(Information given)

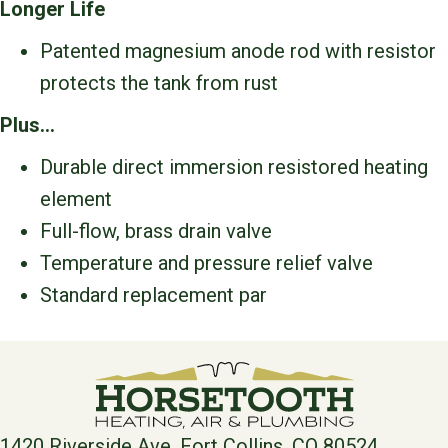
Longer Life
Patented magnesium anode rod with resistor
protects the tank from rust
Plus…
Durable direct immersion resistored heating
element
Full-flow, brass drain valve
Temperature and pressure relief valve
Standard replacement par
1420 Riverside Ave, Fort Collins, CO 80524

(End Information given)

# [To do]
Could you restate each record word for word, keeping the pictures out?

# [Response area]
Longer Life
Patented magnesium anode rod with resistor
protects the tank from rust
Plus…
Durable direct immersion resistored heating
element
Full-flow, brass drain valve
Temperature and pressure relief valve
Standard replacement par
1420 Riverside Ave, Fort Collins, CO 80524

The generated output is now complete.